Leptospirosis: Practice Essentials, Background, Pathophysiology http://emedicine.medscape.

com/article/220563-overview#a4

Leptospirosis
Author: Sandra G Gompf, MD, FACP, FIDSA; Chief Editor: Michael Stuart Bronze, MD more...
Pathophysiology
Updated: Apr 14, 2015
Leptospires are thin, coiled, gram-negative, aerobic organisms 6-20 m in length (see the image below). They are
motile, with hooked ends and paired axial flagella (one on each end), enabling them to burrow into tissue. Motion is
marked by continual spinning on the long axis. They are unique among the spirochetes in that they can be isolated
on artificial media.

A scanning electron micrograph depicting Leptospira atop a 0.1-m polycarbonate filter. (This image is in the public domain and
thus free of any copyright restrictions. Courtesy of the Centers for Disease Control/Rob Weyant)

Leptospires belong to the order Spirochaetales and the family Leptospiraceae. Traditionally, the organisms are
classified based on antigenic differences in the lipopolysaccharide envelopes that surround the cell wall. Serologic
detection of these differences, therefore, is based on identifying serovars within each species. Based on this system,
the genus Leptospira contains two species: the pathogenic Leptospira interrogans, with at least 218 serovars; and
the nonpathogenic, free-living, saprophytic Leptospira biflexa, which has at least 60 serovars.

Current studies that classify the organisms based on DNA relatedness identify at least 7 pathogenic species of
leptospires. However, organisms that are identical serologically may be different genetically, and organisms with the
same genetic makeup may differ serologically. Therefore, some authors feel that the traditional serologic system is
the most useful from a diagnostic and epidemiologic standpoint.

Animal reservoirs

Most leptospiral serovars have their primary reservoir in wild mammals, which continually reinfect domestic
populations. The organism affects at least 160 mammalian species and has been recovered from rats, swine, dogs,
cats, raccoons, cattle, mongooses, and bandicoots.[14, 15] The most important reservoirs are rodents, and rats are
the most common source worldwide. In the United States, important leptospiral sources include dogs, livestock,
rodents, wild animals, and cats.

Many serovars are associated with particular animals. For example, L pomona and L interrogans are seen in cattle
and pigs; L grippotyphosa is seen in cattle, sheep, goats, and voles; L ballum and L icterohaemorrhagiae are
associated with rats and mice; and L canicola is associated with dogs. Other important serotypes include
Lautumnalis, Lhebdomidis, and Laustralis. Leptospiral species' and serogroups' host animals vary from region to
region. Individual animals may carry several serovars.

Leptospirosis in animals is often subclinical. Leptospires may persist for long periods in the renal tubules of animals
by establishing a symbiotic relationship with no evidence of disease or pathological changes in the kidney.
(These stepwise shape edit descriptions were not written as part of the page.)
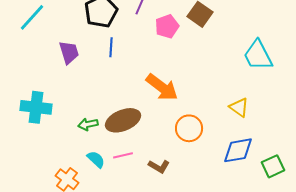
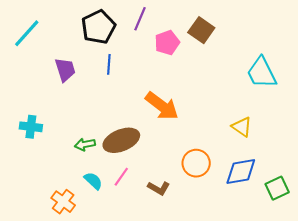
cyan cross: (36, 107) -> (31, 127), size x0.7
orange circle: (189, 128) -> (196, 163), moved
pink line: (123, 155) -> (121, 177), turned -42

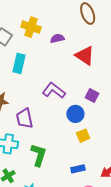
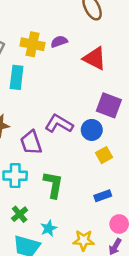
yellow cross: (31, 27) -> (32, 44), moved
purple L-shape: (54, 90) -> (59, 124), moved
purple square: (92, 95) -> (109, 105), size x1.5

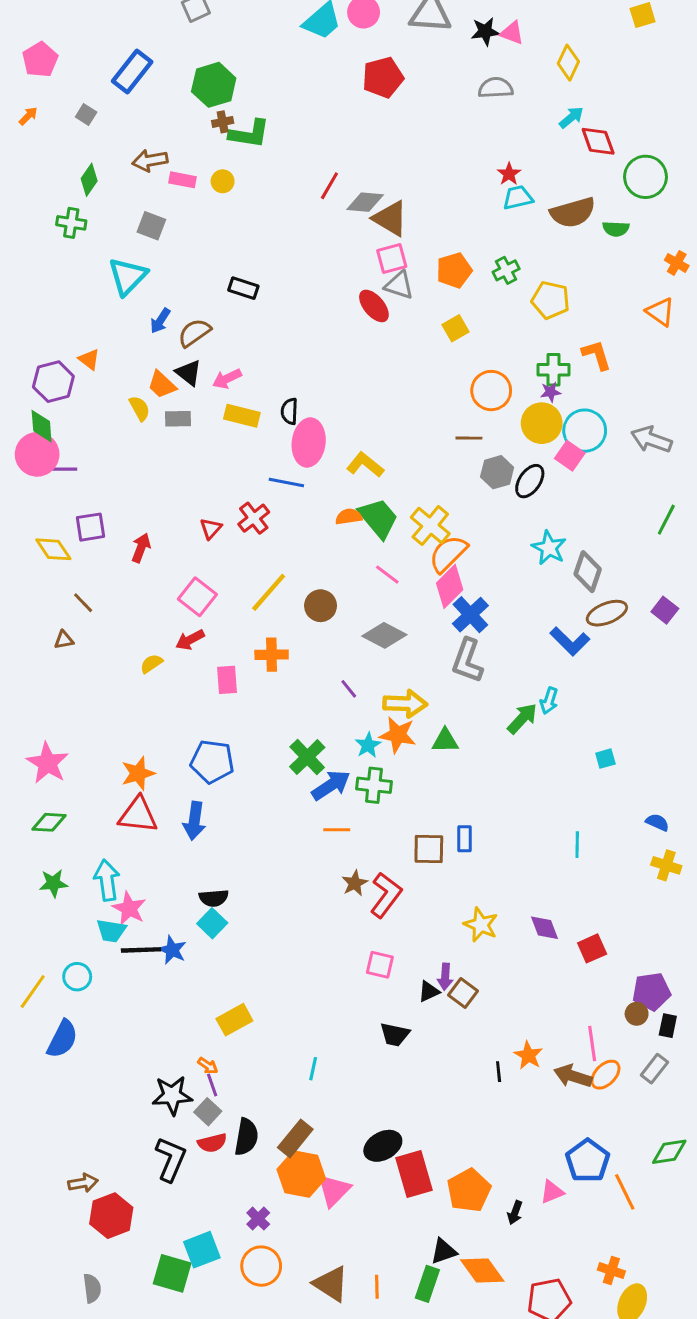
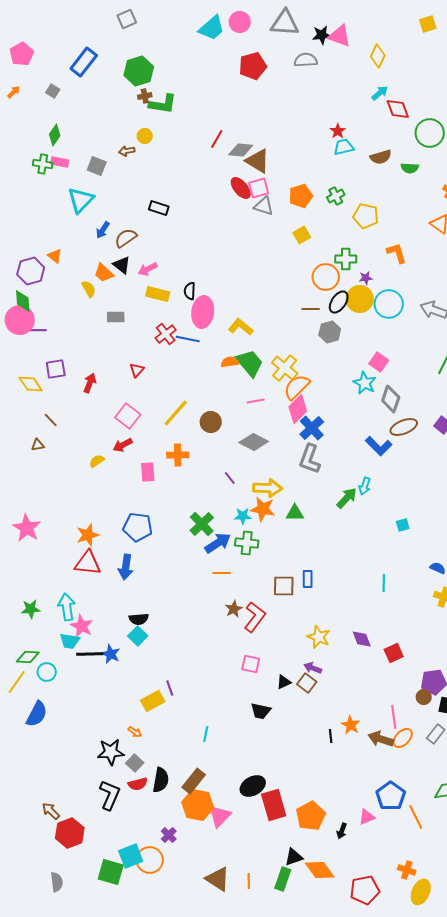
pink triangle: (512, 33) -> (340, 36), size x1.4
gray semicircle: (496, 88) -> (306, 60), moved
brown arrow: (150, 161) -> (127, 151), moved, size x0.7
pink rectangle: (183, 180) -> (60, 162), moved
brown semicircle: (573, 212) -> (381, 157), size x0.7
red ellipse: (374, 306) -> (241, 188), moved
green cross: (554, 370) -> (346, 259), moved
gray rectangle: (178, 419) -> (116, 317), moved
pink square: (570, 456) -> (379, 362), moved
black ellipse: (530, 481) -> (339, 302), moved
red cross: (254, 518) -> (166, 334), moved
pink line: (387, 575) -> (256, 401), turned -48
cyan star: (368, 745) -> (243, 516), turned 30
green diamond: (49, 822) -> (28, 657), moved
purple arrow: (445, 977) -> (313, 668), moved, turned 108
purple line: (212, 1085) -> (170, 688), moved
brown arrow: (83, 1183) -> (51, 811), turned -126
orange circle: (261, 1266) -> (150, 860), moved

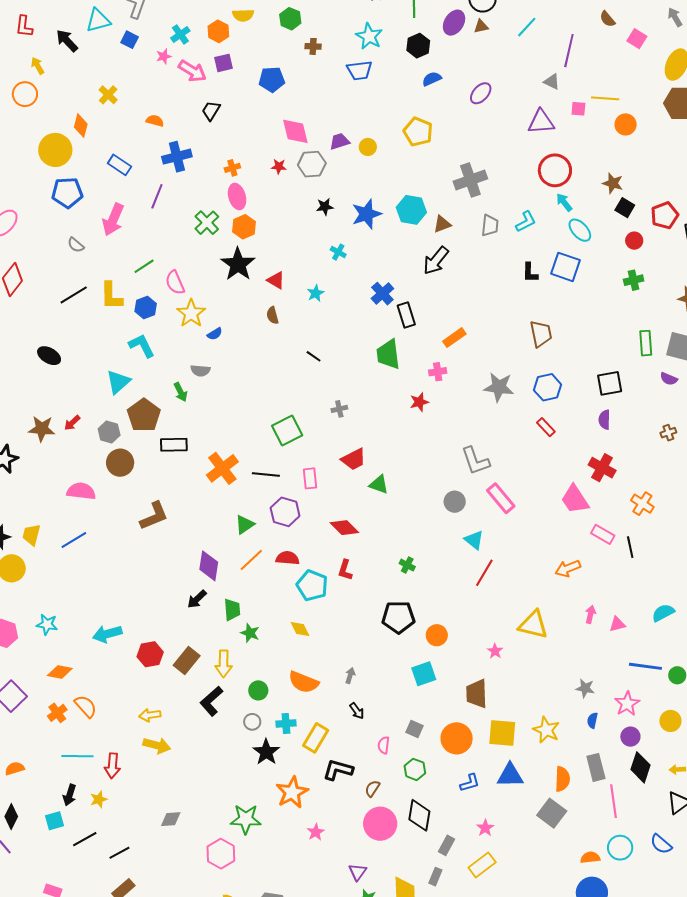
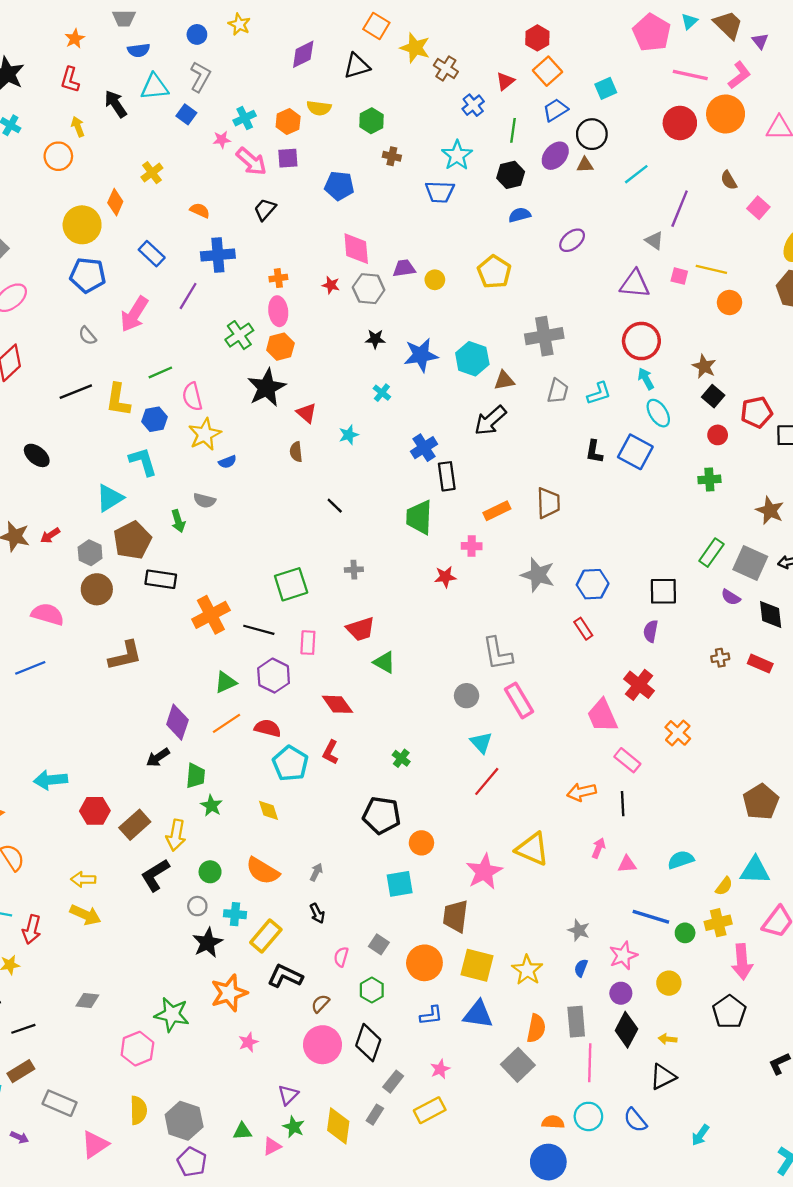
brown trapezoid: (541, 334) -> (548, 503), moved
green rectangle: (646, 343) -> (711, 553), turned 30
black line: (630, 547) -> (623, 804), moved
pink star: (495, 651) -> (484, 872), size x2.0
As a
result, animals that serve as reservoirs of host-adapted serovars can shed high concentrations of the organism in
their urine without showing clinical evidence of disease.

This leptospiruria in animals often occurs for months after the initial infection. Leptospiruria also has been found to
occur in healthy immunized dogs. Leptospiruria in humans is more transient, rarely lasting more than 60 days.
Humans and nonadapted animals are incidental hosts. With rare exceptions, man represents a dead end in the
chain of infection because person-to-person spread of the disease is rare.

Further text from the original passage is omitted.